Interview with turkish director Can Evrenol
Interview with Can Evrenol, Baskin director. Baskin is the first feature from turkish director, an expansion of his well-received short film he directed in 2013. Read our interview if you want to know more about the nightmarish, hellish newest directorial effort from the young turkish director!
Hello Can, thank you for your time. Tell us something about yourself. What's your background as a filmmaker? Who and what are some of your influences?
C.E.: Smth about myself.. I answer these questions in a my little room, surrounded by action figures of the 80’s and early 90’s. It’s my little vintage action figure museum, my man cave, my sanctuary; where I spend my days in front of my desktop screen.
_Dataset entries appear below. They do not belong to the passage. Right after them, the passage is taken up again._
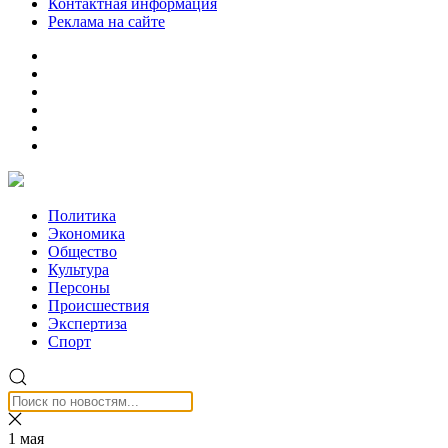
Контактная информация
Реклама на сайте
Политика
Экономика
Общество
Культура
Персоны
Происшествия
Экспертиза
Спорт
1 мая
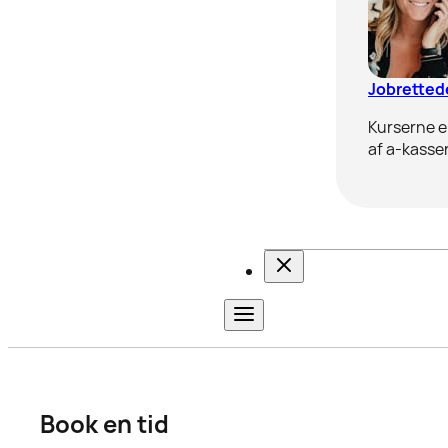
Jobrettede
Kurserne er
af a-kasser
Book en tid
My background is mainly watching lots of films, and editing. I love editing. My influences are as diverse as possible, from Kubrick to Fulci, Fritz Lang to Jim Henson.
In the past you directed several horror short movies (Sandik, Kurban Bayrami, Turn Your Bloody Phone Off, Daddy Cross: The Ten Commandments, Baskin...). What can you say about them?
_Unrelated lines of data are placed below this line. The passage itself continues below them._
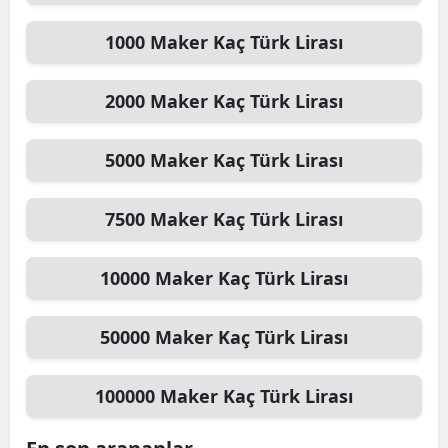
1000
Maker
Kaç Türk Lirası
2000
Maker
Kaç Türk Lirası
5000
Maker
Kaç Türk Lirası
7500
Maker
Kaç Türk Lirası
10000
Maker
Kaç Türk Lirası
50000
Maker
Kaç Türk Lirası
100000
Maker
Kaç Türk Lirası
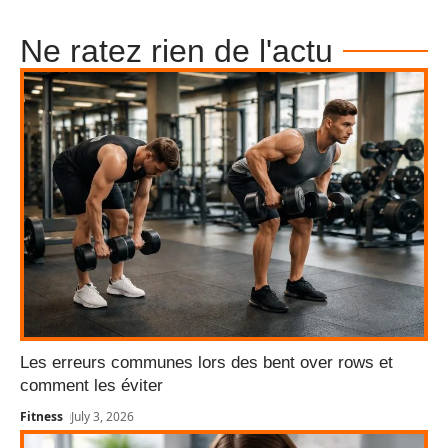
Ne ratez rien de l'actu
Les erreurs communes lors des bent over rows et
comment les éviter
Fitness
July 3, 2026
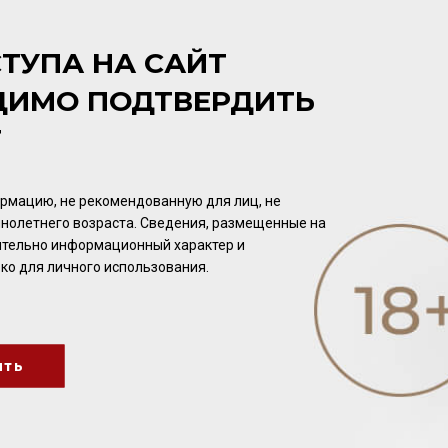
Коньяк
/
марочный
Коньяк
/
марочный
21 952.00 ₽
8 320.00 ₽
ТУПА НА САЙТ
ДИМО ПОДТВЕРДИТЬ
Т
рмацию, не рекомендованную для лиц, не
нолетнего возраста. Сведения, размещенные на
чительно информационный характер и
ко для личного использования.
Grand Breuil VSOP 40%
Grand Breuil VSOP 40%
0,5л
0,7л
ить
Коньяк
/
ординарный
Коньяк
/
ординарный
3 472.00 ₽
5 392.00 ₽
C.E.: I love watching them. They feel like little Freudian puzzles to me. They were very personal, and very experimental in way. I tried to step up the bar with each one in terms of scale, trying to make it bigger each time. Finally, while on the set of To My Mother and Father I felt like I will/should be a filmmaker for life.
Talk to us about Baskin, your first feature film based on a short of the same name. In your own words, how would you describe it?
C.E.: A modern Turkish festival film, descending into a mud of black mass.
The film follows five police officers who go through a trapdoor to Hell. Where did the idea come from?
C.E.: Baskin is basically inspired by my dreams, nightmares and favourite horror films (as much as my co-writers’) I am not sure where the idea came from really. One night I was inspired and set down to write a scene where a group of cops in a car are talking and joking, and when they arrive their destination it is only a pitch black alleyway. Without realising, they find themselves in a Twilight Zone-ish atmosphere. The whole feature idea later shaped around this single scene.
In my opinion, in Baskin, hell is part of the human being, of the human life. The dialogues and the attitudes of the cops are as disgusting as the infernal creatures in the macabre building... talk about your representation of hell.
C.E.: Heaven and Hell are on this earth. Worse, in our minds. :)
Tell us something about "The Father", the interesting and disturbing character who "takes care" of the damned souls...
C.E.: The Father is based on the idea of this person who has the power to unlock into your mind, and can find your worst fear and crush your soul by using it against you. In time, he changed into this demon, hunting people’s nightmares and luring them to his own pit.
What are your future plans?
C.E.: I have 2 new scripts I’m working on. Also looking into a possible English script.